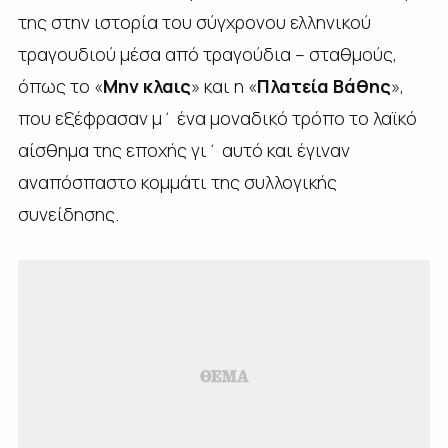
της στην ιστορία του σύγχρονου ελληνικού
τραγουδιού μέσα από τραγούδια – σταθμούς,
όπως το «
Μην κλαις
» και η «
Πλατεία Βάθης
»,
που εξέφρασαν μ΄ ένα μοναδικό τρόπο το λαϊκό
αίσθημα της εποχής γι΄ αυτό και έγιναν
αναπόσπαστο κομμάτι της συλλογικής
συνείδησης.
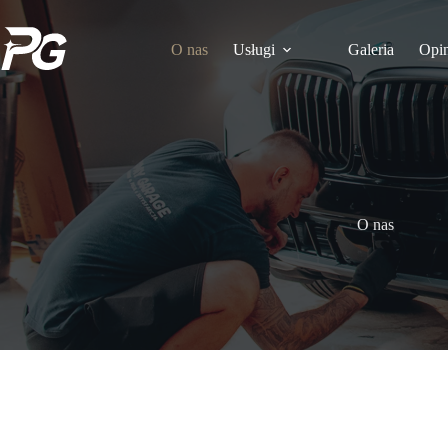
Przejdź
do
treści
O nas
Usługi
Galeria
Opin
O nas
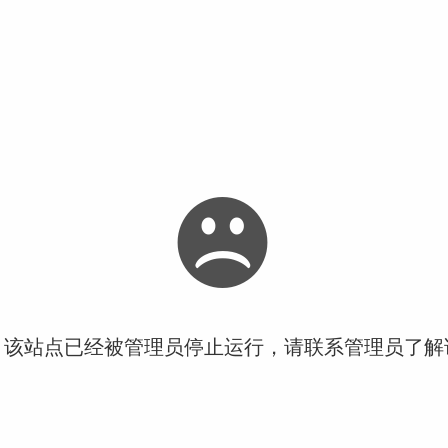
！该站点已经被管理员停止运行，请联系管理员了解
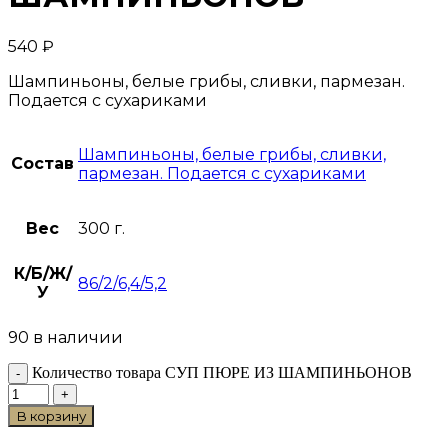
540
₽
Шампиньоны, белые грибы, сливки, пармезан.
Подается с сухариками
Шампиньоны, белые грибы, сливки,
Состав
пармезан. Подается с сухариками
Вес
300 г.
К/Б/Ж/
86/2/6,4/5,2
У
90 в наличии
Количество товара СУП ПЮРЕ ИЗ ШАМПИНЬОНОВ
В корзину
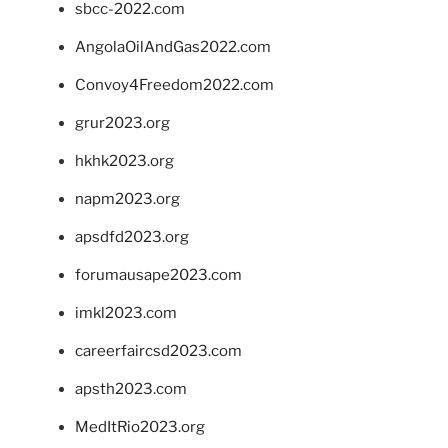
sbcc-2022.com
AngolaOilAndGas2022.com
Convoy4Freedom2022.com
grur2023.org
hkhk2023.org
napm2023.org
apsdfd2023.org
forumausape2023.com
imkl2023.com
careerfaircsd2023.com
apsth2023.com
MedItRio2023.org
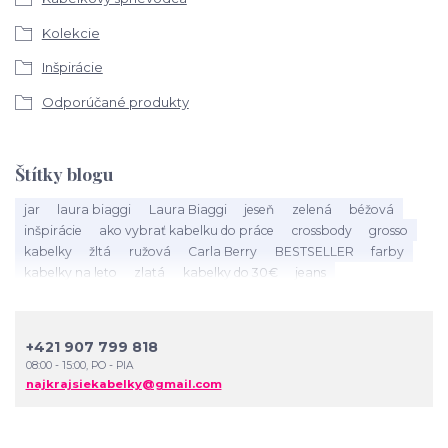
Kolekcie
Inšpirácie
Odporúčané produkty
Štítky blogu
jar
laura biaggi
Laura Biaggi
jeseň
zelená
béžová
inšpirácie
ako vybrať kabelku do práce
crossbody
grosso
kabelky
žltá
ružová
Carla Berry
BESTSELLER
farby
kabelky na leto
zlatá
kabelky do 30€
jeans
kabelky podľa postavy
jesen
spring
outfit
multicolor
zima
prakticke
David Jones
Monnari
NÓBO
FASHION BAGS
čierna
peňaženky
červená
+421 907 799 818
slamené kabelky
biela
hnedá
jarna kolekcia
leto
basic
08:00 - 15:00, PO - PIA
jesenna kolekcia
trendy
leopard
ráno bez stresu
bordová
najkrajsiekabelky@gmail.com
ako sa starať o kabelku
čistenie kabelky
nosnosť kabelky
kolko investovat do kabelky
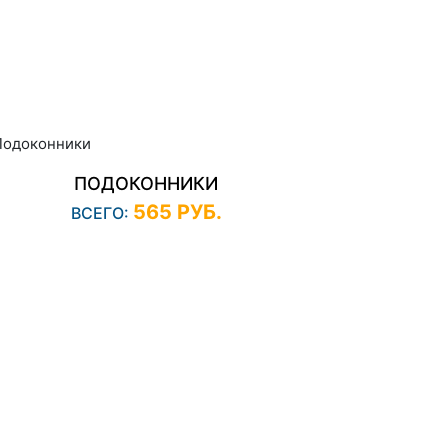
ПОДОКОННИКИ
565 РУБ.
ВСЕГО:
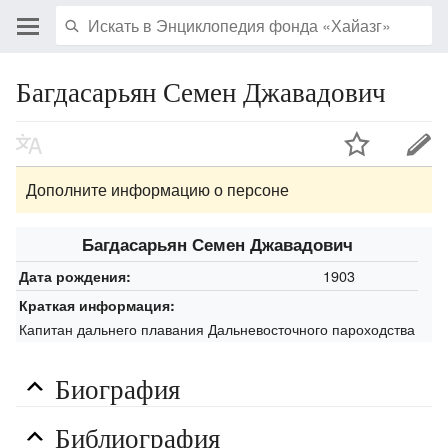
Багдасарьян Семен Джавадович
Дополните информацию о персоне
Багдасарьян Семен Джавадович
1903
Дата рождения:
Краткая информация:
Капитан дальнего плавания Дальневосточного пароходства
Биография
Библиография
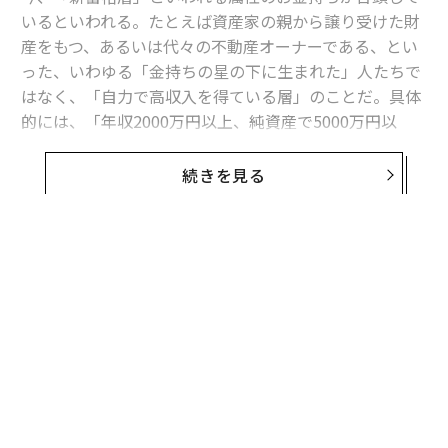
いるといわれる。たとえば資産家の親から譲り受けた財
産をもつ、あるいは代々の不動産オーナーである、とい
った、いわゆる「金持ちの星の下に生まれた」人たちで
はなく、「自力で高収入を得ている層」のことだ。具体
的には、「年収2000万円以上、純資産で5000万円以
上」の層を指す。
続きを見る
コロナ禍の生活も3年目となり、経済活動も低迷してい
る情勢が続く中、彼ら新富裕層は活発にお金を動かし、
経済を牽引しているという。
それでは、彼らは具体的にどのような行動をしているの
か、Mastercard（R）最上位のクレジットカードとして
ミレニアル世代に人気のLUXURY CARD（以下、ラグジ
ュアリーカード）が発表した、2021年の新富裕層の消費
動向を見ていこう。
════════════════
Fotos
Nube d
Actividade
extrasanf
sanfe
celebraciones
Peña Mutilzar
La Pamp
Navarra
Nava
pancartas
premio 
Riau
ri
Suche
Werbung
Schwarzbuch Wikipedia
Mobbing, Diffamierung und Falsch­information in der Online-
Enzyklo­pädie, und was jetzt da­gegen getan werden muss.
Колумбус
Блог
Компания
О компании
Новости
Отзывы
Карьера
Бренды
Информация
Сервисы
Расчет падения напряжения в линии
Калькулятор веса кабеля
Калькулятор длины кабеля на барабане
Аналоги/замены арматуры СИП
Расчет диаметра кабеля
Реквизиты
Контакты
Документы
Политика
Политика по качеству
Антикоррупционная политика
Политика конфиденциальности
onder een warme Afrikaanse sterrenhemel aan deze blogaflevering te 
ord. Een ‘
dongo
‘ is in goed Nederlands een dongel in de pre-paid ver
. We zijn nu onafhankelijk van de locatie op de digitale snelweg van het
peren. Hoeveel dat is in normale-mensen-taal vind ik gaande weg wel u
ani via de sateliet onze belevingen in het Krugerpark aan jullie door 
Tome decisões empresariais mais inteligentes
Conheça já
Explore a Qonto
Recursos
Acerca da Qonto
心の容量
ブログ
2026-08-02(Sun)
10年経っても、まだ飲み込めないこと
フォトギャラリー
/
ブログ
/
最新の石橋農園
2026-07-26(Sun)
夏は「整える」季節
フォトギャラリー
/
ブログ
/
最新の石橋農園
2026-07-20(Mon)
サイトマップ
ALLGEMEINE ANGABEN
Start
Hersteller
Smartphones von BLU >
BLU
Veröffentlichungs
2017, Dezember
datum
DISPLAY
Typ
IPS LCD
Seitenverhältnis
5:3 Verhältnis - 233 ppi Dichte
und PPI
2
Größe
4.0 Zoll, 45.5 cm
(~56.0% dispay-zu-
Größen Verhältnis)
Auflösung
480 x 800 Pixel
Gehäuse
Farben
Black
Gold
════════════════
Among the records above, which lines hold the word "сухариками"? Copy each one.

Подается с сухариками
пармезан. Подается с сухариками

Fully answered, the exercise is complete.